Everything you need to get going with OAuth 1.0a on Django

Note: THIS PACKAGE IS IN ALPHA STATE AND REPRESENTS WHAT I KNOW ABOUT OAUTH. DO NOT USE IT IN PRODUCTION, USE IT TO LEARN FROM MY MISTAKES!

This package is a template you can use for implementing OAuth 1.0a authentication in your Django projects. It was developed during the creation of my service, http://bit-chest.com/ and is tested and works. Using this package and your knowledge of OAuth you can quickly set up OAuth 1.0a authentication in your Django project. Using the supplied client, you can test your implementation and offer the developers using your API a starting point for their implementations.

This package is not a tutorial for OAuth 1.0a, although you could certainly turn it into one. There is no explanation of the terms used, and no guiding material that helps you learn what OAuth 1.0a is, why you should use it and what the other options are. Knowledge of Django and OAuth are necessary to use this package productively.

However, this package is also not a drop-in replacement for all your authentication needs. You cannot install this package into your project, adjust some settings and be done, simply because there are no settings. To use this package, you will need to take the code from it and put it into your own project, probably changing it quite a bit.

• A Django server project containing one app, oauth_app that:
  • handles OAuth 1.0a authentication (including all necessary libraries and models)
  • allows you to authorize, list and deauthorize your request and access tokens
  • uses the Django REST framework (http://django-rest-framework.org/) to serve one dummy resource with OAuth authentication
  • has one view that does OAuth authentication itself for demonstration purposes
  • enables Django admin on all interesting OAuth models
  • test data with one OAuth Consumer (== API key) and two users
• A client-side implementation of the OAuth workflow using Requests (http://docs.python-requests.org/)

There are several open issues, first of all that the OAuth implementation in here is WRONG. It doesn't read request parameters correctly. There are also several code style issues and organizational problems.

As stated above, this is a learning tool, not a full implementation you can use right away. Please treat it as such!

In one shell window, prepare the server:

./prepare-server.sh
./restart-server.sh

After the server is running, open another shell window and start the client:

./prepare-client.sh
./start-client.sh

Once you have seen a run of the OAuth workflow, look into server/views.py to see the workflow from a server side. Look into client/client.py to see the client-side implementation.

The Django server is located in the subdirectory server. It's a full Django project containing only one app, oauth_app. This app contains urls, models, views and libraries to make OAuth 1.0a work.

Before you can run the server, you have to install the prerequisites, as listed in server/dependencies.txt. We suggest putting them into a virtualenv. You can run the script prepare-server.sh to create the virtualenv and have the dependencies installed.

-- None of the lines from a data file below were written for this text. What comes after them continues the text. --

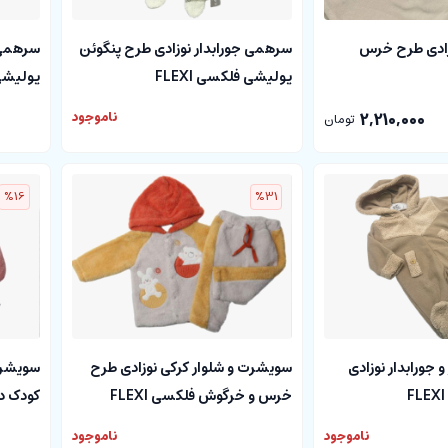
ایه نوزادی طرح خرس
سرهمی جورابدار نوزادی طرح پنگوئن
سرهمی ج
پولیشی فلکسی FLEXI
پولیشی ف
2,210,000
ناموجود
تومان
%16
%31
جورابدار نوزادی
سویشرت و شلوار کرکی نوزادی طرح
سویشرت
خرس و خرگوش فلکسی FLEXI
کودک د
فلکسی LEXI
ناموجود
ناموجود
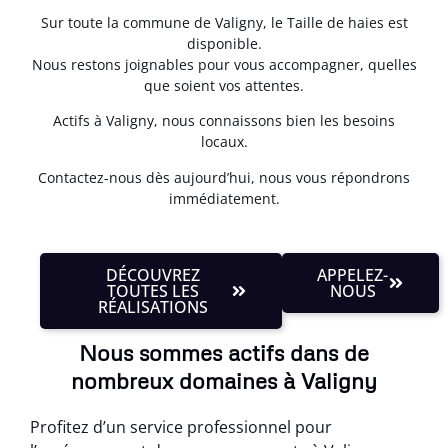
Sur toute la commune de Valigny, le Taille de haies est
disponible.
Nous restons joignables pour vous accompagner, quelles
que soient vos attentes.
Actifs à Valigny, nous connaissons bien les besoins
locaux.
Contactez-nous dès aujourd’hui, nous vous répondrons
immédiatement.
DÉCOUVREZ
APPELEZ-
TOUTES LES
NOUS
RÉALISATIONS
Nous sommes actifs dans de
nombreux domaines à Valigny
Profitez d’un service professionnel pour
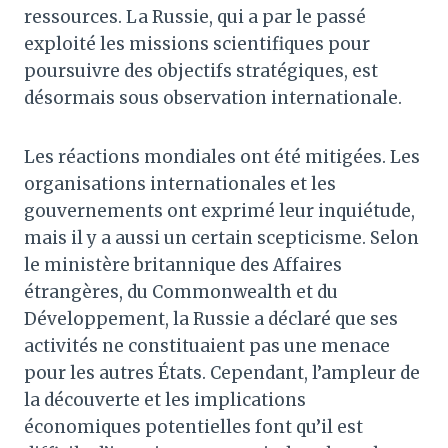
ressources. La Russie, qui a par le passé
exploité les missions scientifiques pour
poursuivre des objectifs stratégiques, est
désormais sous observation internationale.
Les réactions mondiales ont été mitigées. Les
organisations internationales et les
gouvernements ont exprimé leur inquiétude,
mais il y a aussi un certain scepticisme. Selon
le ministère britannique des Affaires
étrangères, du Commonwealth et du
Développement, la Russie a déclaré que ses
activités ne constituaient pas une menace
pour les autres États. Cependant, l’ampleur de
la découverte et les implications
économiques potentielles font qu’il est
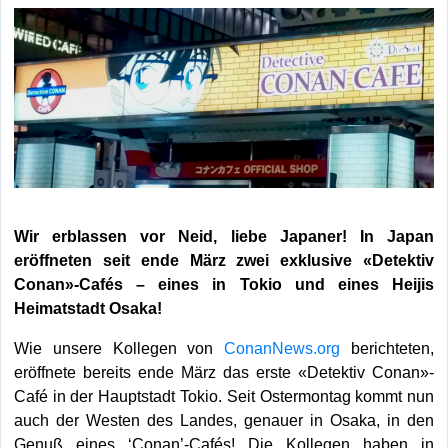
Wir erblassen vor Neid, liebe Japaner! In Japan
eröffneten seit ende März zwei exklusive «Detektiv
Conan»-Cafés – eines in Tokio und eines Heijis
Heimatstadt Osaka!
Wie unsere Kollegen von
ConanNews.org
berichteten,
eröffnete bereits ende März das erste «Detektiv Conan»-
Café in der Hauptstadt Tokio. Seit Ostermontag kommt nun
auch der Westen des Landes, genauer in Osaka, in den
Genuß eines ‘Conan’-Cafés! Die Kollegen haben in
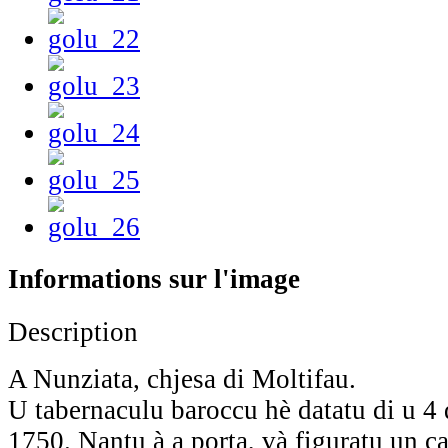
Informations sur l'image
Description
A Nunziata, chjesa di Moltifau.
U tabernaculu baroccu hè datatu di u 4
1750. Nantu à a porta, và figuratu un c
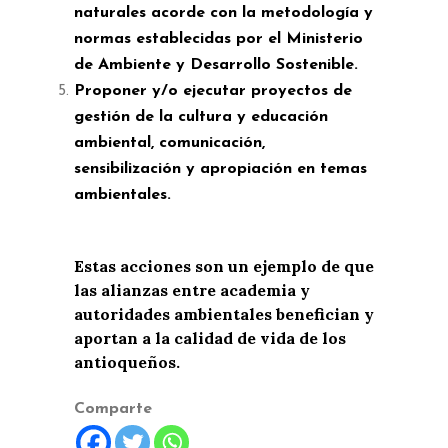
naturales acorde con la metodología y
normas establecidas por el Ministerio
de Ambiente y Desarrollo Sostenible.
Proponer y/o ejecutar proyectos de
gestión de la cultura y educación
ambiental, comunicación,
sensibilización y apropiación en temas
ambientales.
Estas acciones son un ejemplo de que
las alianzas entre academia y
autoridades ambientales benefician y
aportan a la calidad de vida de los
antioqueños.
Comparte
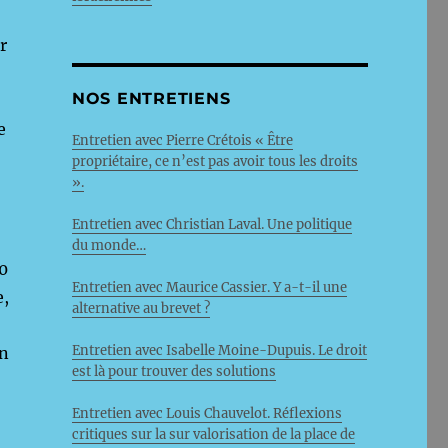
r
NOS ENTRETIENS
e
Entretien avec Pierre Crétois « Être
propriétaire, ce n’est pas avoir tous les droits
».
Entretien avec Christian Laval. Une politique
du monde…
0
Entretien avec Maurice Cassier. Y a-t-il une
e,
alternative au brevet ?
Entretien avec Isabelle Moine-Dupuis. Le droit
in
est là pour trouver des solutions
Entretien avec Louis Chauvelot. Réflexions
critiques sur la sur valorisation de la place de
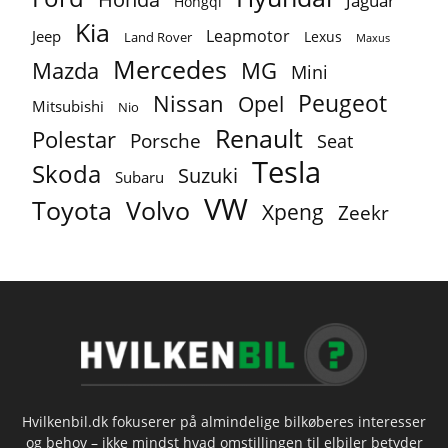
Jaguar
Hongqi
Kia
Leapmotor
Jeep
Lexus
Land Rover
Maxus
Mercedes
MG
Mazda
Mini
Peugeot
Nissan
Opel
Mitsubishi
Nio
Renault
Polestar
Porsche
Seat
Tesla
Skoda
Suzuki
Subaru
VW
Toyota
Volvo
Xpeng
Zeekr
Hvilkenbil.dk fokuserer på almindelige bilkøberes interesser
og behov – ikke mindst hvad omstillingen til elbiler betyder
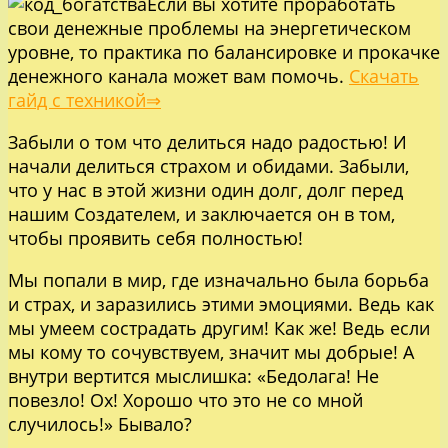
Если вы хотите проработать
свои денежные проблемы на энергетическом
уровне, то практика по балансировке и прокачке
денежного канала может вам помочь.
Скачать
гайд с техникой⇒
Забыли о том что делиться надо радостью! И
начали делиться страхом и обидами. Забыли,
что у нас в этой жизни один долг, долг перед
нашим Создателем, и заключается он в том,
чтобы проявить себя полностью!
Мы попали в мир, где изначально была борьба
и страх, и заразились этими эмоциями. Ведь как
мы умеем сострадать другим! Как же! Ведь если
мы кому то сочувствуем, значит мы добрые! А
внутри вертится мыслишка: «Бедолага! Не
повезло! Ох! Хорошо что это не со мной
случилось!» Бывало?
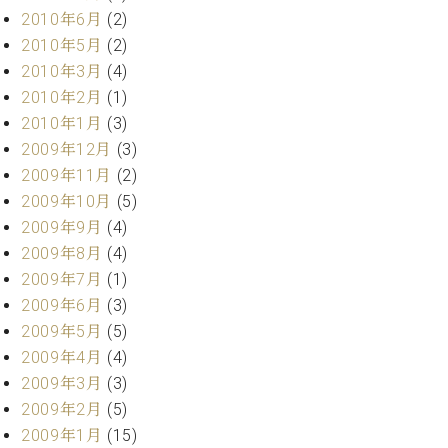
2010年6月
(2)
2010年5月
(2)
2010年3月
(4)
2010年2月
(1)
2010年1月
(3)
2009年12月
(3)
2009年11月
(2)
2009年10月
(5)
2009年9月
(4)
2009年8月
(4)
2009年7月
(1)
2009年6月
(3)
2009年5月
(5)
2009年4月
(4)
2009年3月
(3)
2009年2月
(5)
2009年1月
(15)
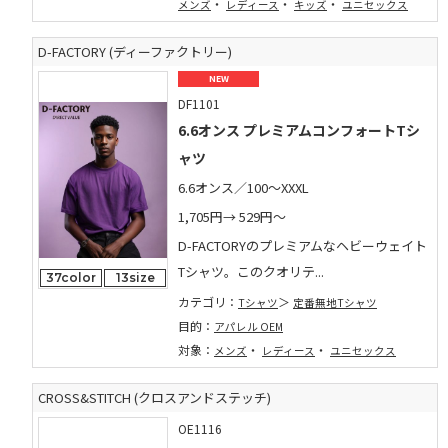
・
・
・
メンズ
レディース
キッズ
ユニセックス
D-FACTORY (ディーファクトリー)
NEW
DF1101
6.6オンス プレミアムコンフォートTシ
ャツ
6.6オンス／100～XXXL
1,705円→
529円～
D-FACTORYのプレミアムなヘビーウェイト
Tシャツ。このクオリテ...
37color
13size
カテゴリ：
Tシャツ
定番無地Tシャツ
目的：
アパレル OEM
対象：
・
・
メンズ
レディース
ユニセックス
CROSS&STITCH (クロスアンドステッチ)
OE1116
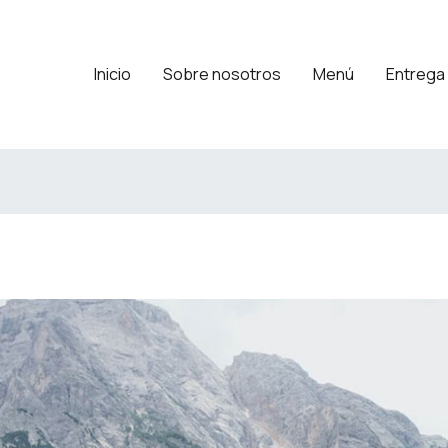
Inicio
Sobre nosotros
Menú
Entrega 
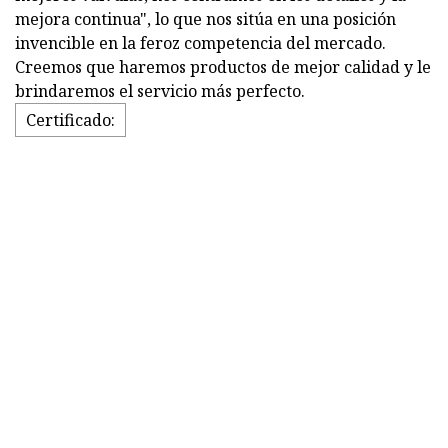
mejora continua", lo que nos sitúa en una posición
invencible en la feroz competencia del mercado.
Creemos que haremos productos de mejor calidad y le
brindaremos el servicio más perfecto.
Certificado:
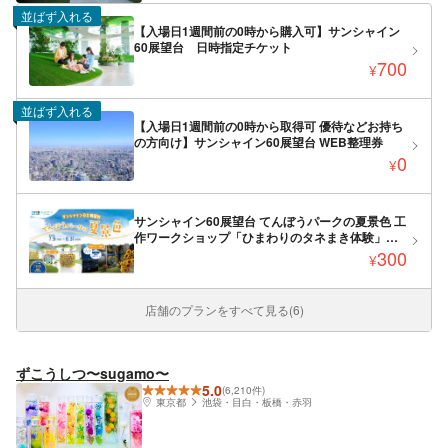
並ばず入れる
【入場日1週間前の0時から購入可】サンシャイン
60展望台 日時指定チケット
700
¥
並ばず入れる
【入場日1週間前の0時から取得可 優待などお持ち
の方向け】サンシャイン60展望台 WEB整理券
0
¥
サンシャイン60展望台 てんぼうパークの夏景色 工
作ワークショップ「ひまわりのタネまき体験」日
付指定体験チケット
300
¥
店舗のプランをすべて見る(6)
ずこうしつ〜sugamo〜
5.0
(6,210件)
東京都
池袋・目白・板橋・赤羽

Once all prerequisites are installed, you can run the server by syncing the database and start the runserver, or you use the supplied restart-server.sh script. This script also loads the supplied test data (from server/test_consumer.json) which contains one consumer with key key and secret secret, as well as two users, root (which is a superuser) and user (which is not). This is all the data you need to complete an OAuth 1.0a workflow.

The server offers several URLs pertaining to the OAuth workflow, as well as views for authorizing and deauthorizing clients and test resources. You can find all URLs in the module oauth_app/urls.py

All views are collected in oauth_app/views.py. It is a good starting point for finding out how the workflow is put together.

All necessary models are collected in oauth_app/models.py. If you use these models as a starting point for your own implementation, you can add more fields to these models.

The client is a simple python script, client.py that completes the OAuth 1.0a workflow and accesses two resource functions. It is set up to access the URLs of the supplied test server.

Before you can run the client, you have to install the prerequites, as listed in client/dependencies.txt. We suggest putting them into a virtualenv. You can run the script prepare-client.sh to create the virtualenv and have the dependencies installed.

Once all prerequisites are installed, you can run the client by starting the script, or by using the supplied start-client.sh shell script.